An Informatics Roadmap Toward a FAIR Understanding of Mitochondrial Biology and Rare Mitochondrial Disease
Mitochondrial biology is integral to our fundamental understanding of human health and many diseases. They exist in every human cell type except for red blood cells and have critical functions in metabolism, oxidative phosphorylation, oxidation-reduction, and as signaling hubs responsible for mediating protective mechanisms. Rare mitochondrial diseases (RMDs) are devastating and complex, affect multiple organ systems, and disproportionately impact young children. Despite copious existing knowledge and increased public interest, the knowledge is fragmented and difficult to access. Clinical case reports (CCRs) on RMDs contain valuable clinical insights, but they are scarce and lack the metadata necessary to facilitate their discovery among the two million CCRs on PubMed. The unstructured text data of CCRs is also ill-suited to computational approaches, limiting our ability to derive the knowledge contained within.
To address these issues, I assembled all available informatics tools and resources with mitochondrial components and used them to contribute to Gene Wiki pages that enable easy access to mitochondrial knowledge for researchers, students, clinicians, and patients. Through these efforts, I made mitochondrial gene, protein, and disease knowledge widely accessible with contributions of over 4MB of content across 541 Gene Wiki pages. Concurrently, I used Gene Wiki as an educational platform to train over 50 students in the biosciences and pre-medical studies in mitochondrial biology and disease, as well as instilling effective research and writing methods in biomedicine.
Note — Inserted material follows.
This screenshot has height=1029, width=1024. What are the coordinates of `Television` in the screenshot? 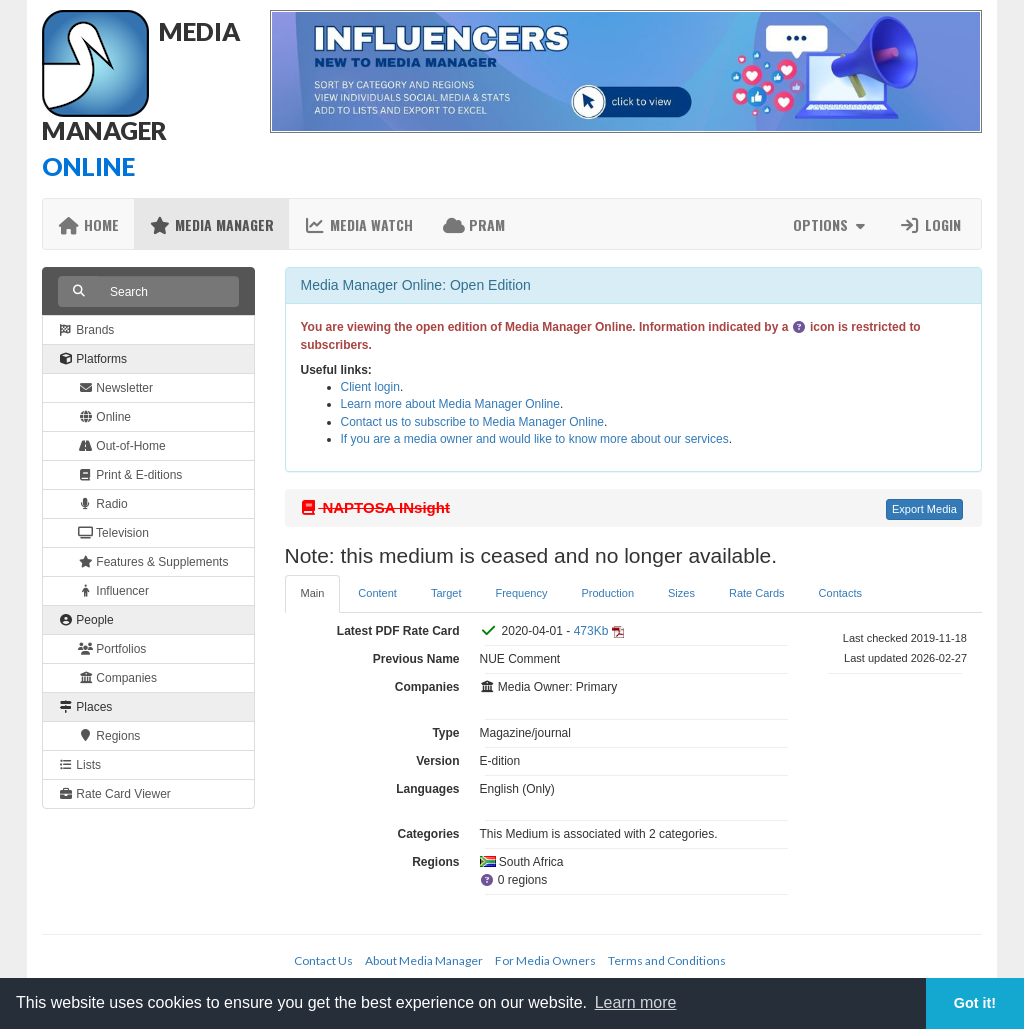 It's located at (113, 533).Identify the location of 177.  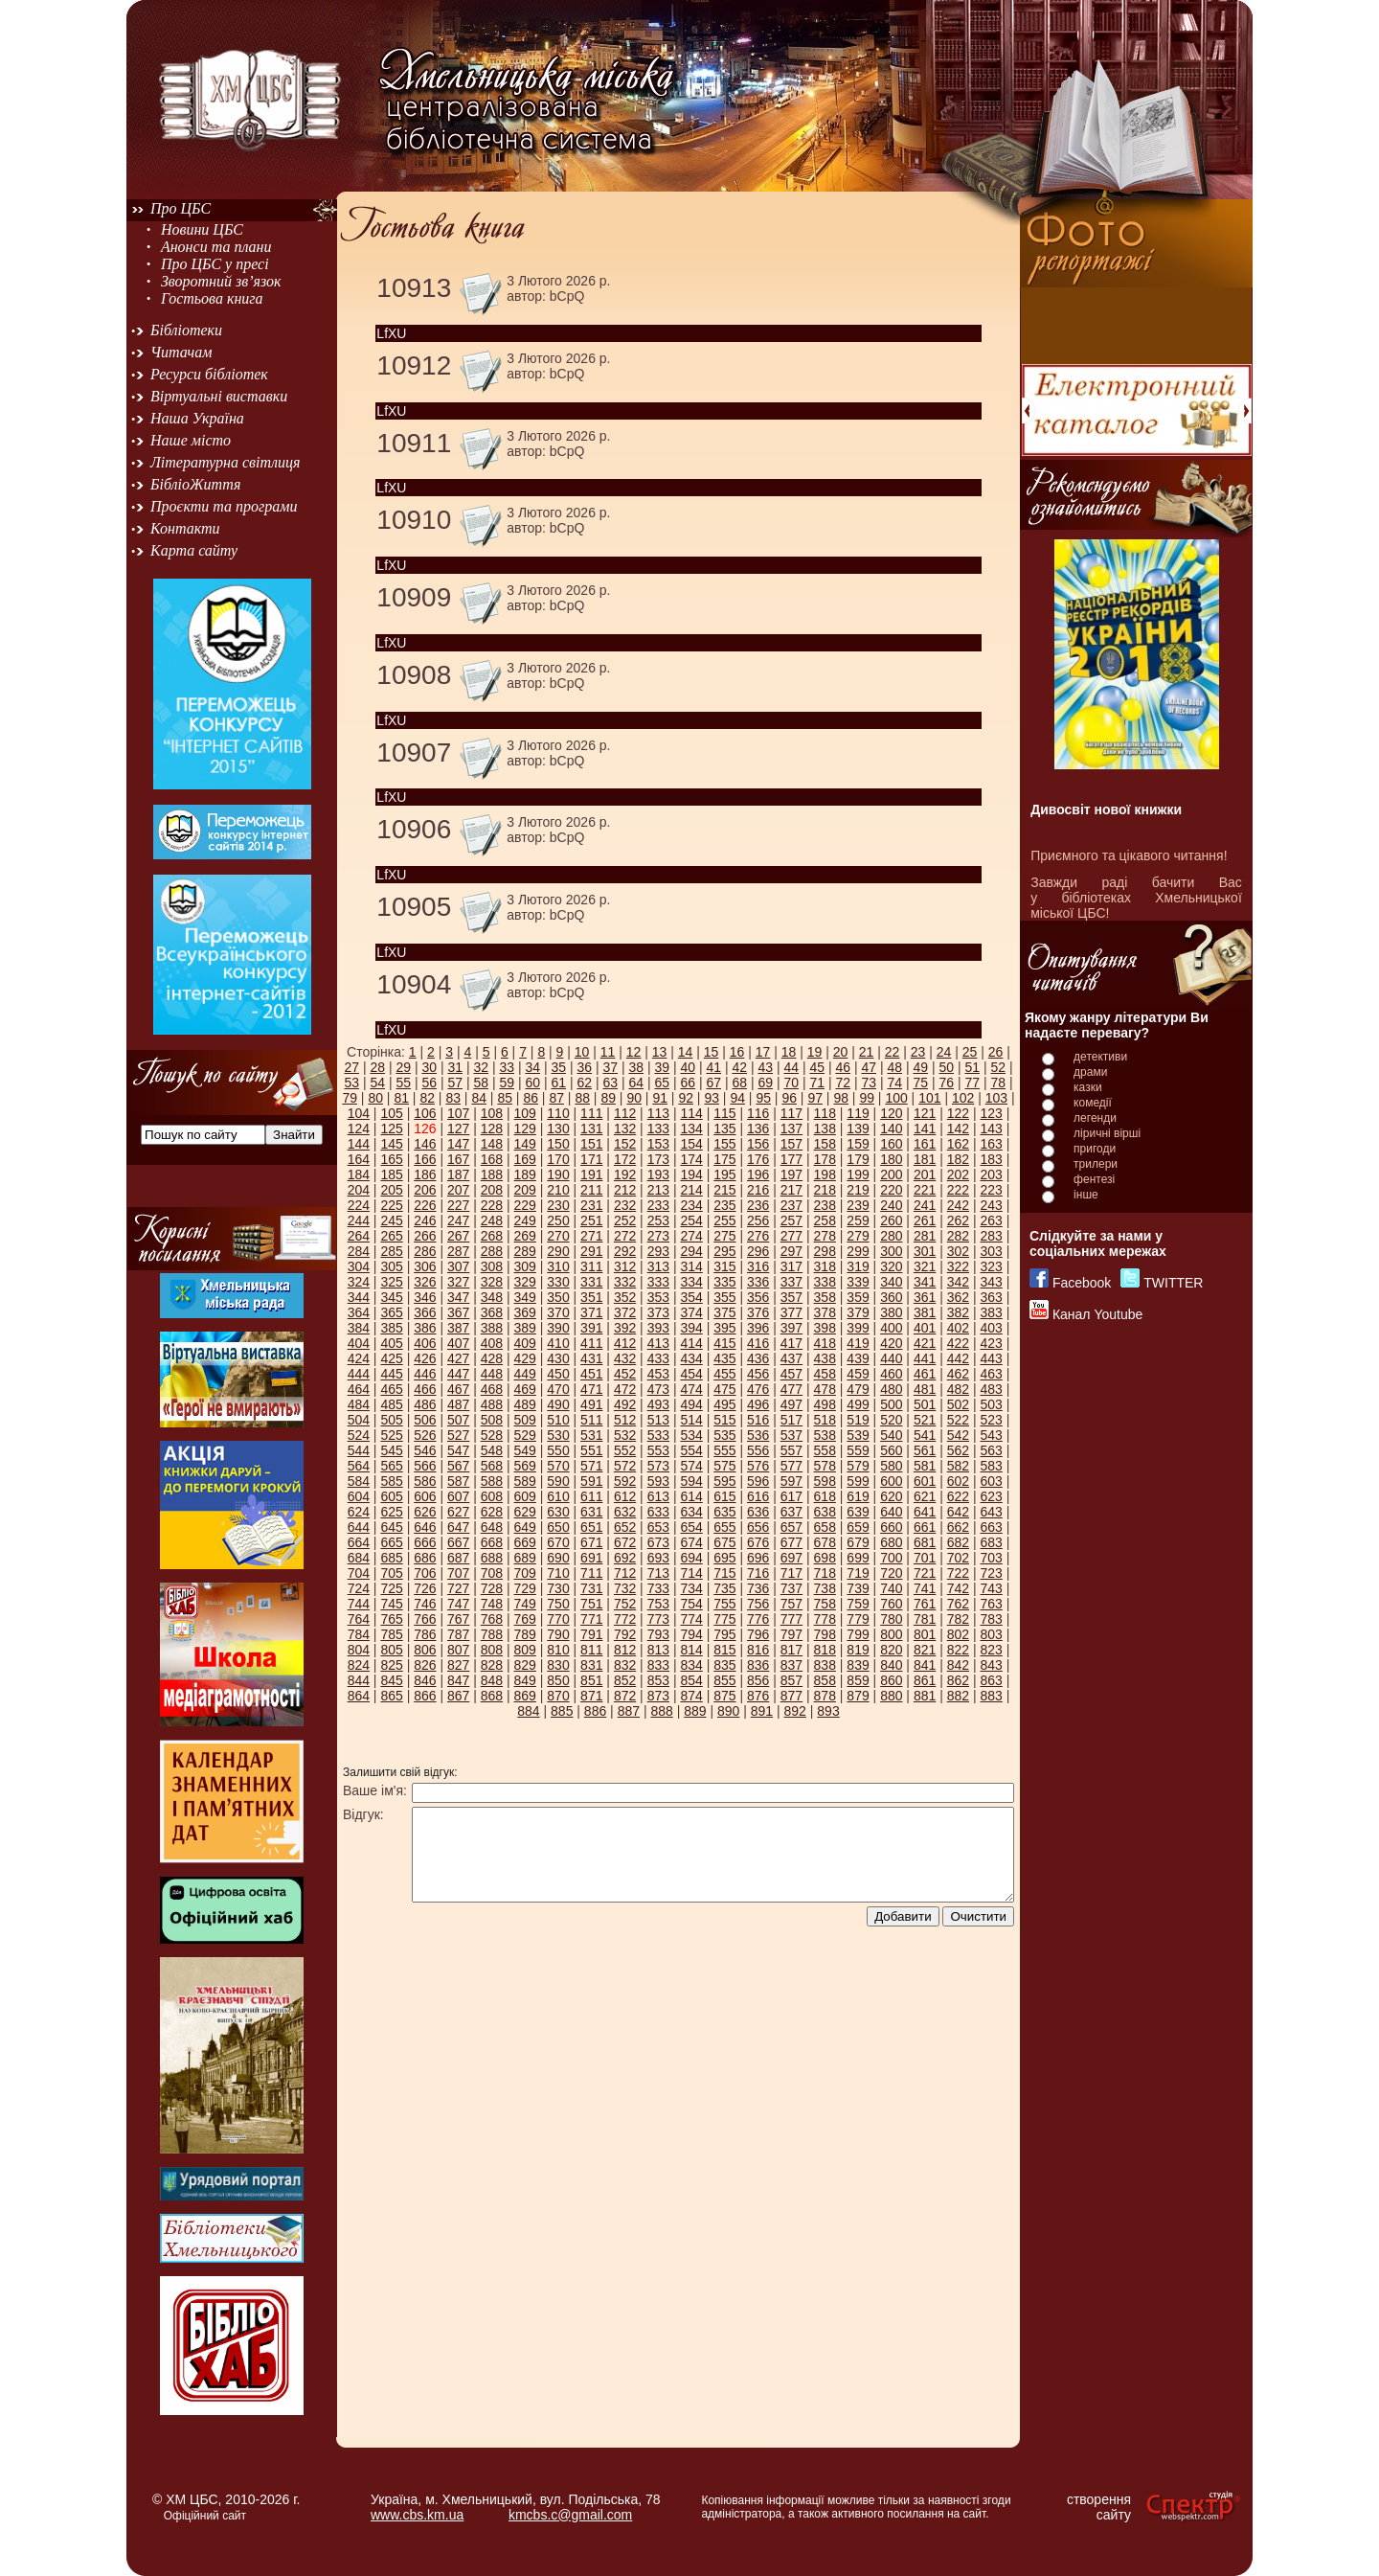
(791, 1159).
To impose structure on CCRs and render them FAIR (Findable, Accessible, Interoperable, Reusable), I developed and applied a standardized metadata template to RMD CCRs and codified patient symptomology with the International Statistical Classification of Disease and Related Health Problems (ICD) system. I created the open-source, cloud-based MitoCases RMD Knowledge Platform (http://mitocases.org/) to house data on 384 RMD CCRs, including 4,561 instances of 952 unique ICD codes. Supplementing CCRs with structured metadata amplifies machine-readable information content and provides a distinct improvement in searching for CCRs as compared to indexing by title and abstract. Finally, I employed these resources to conduct a thorough review of Barth syndrome and characterized the diversity of presentations, range of genetic etiologies, and treatment paradigms.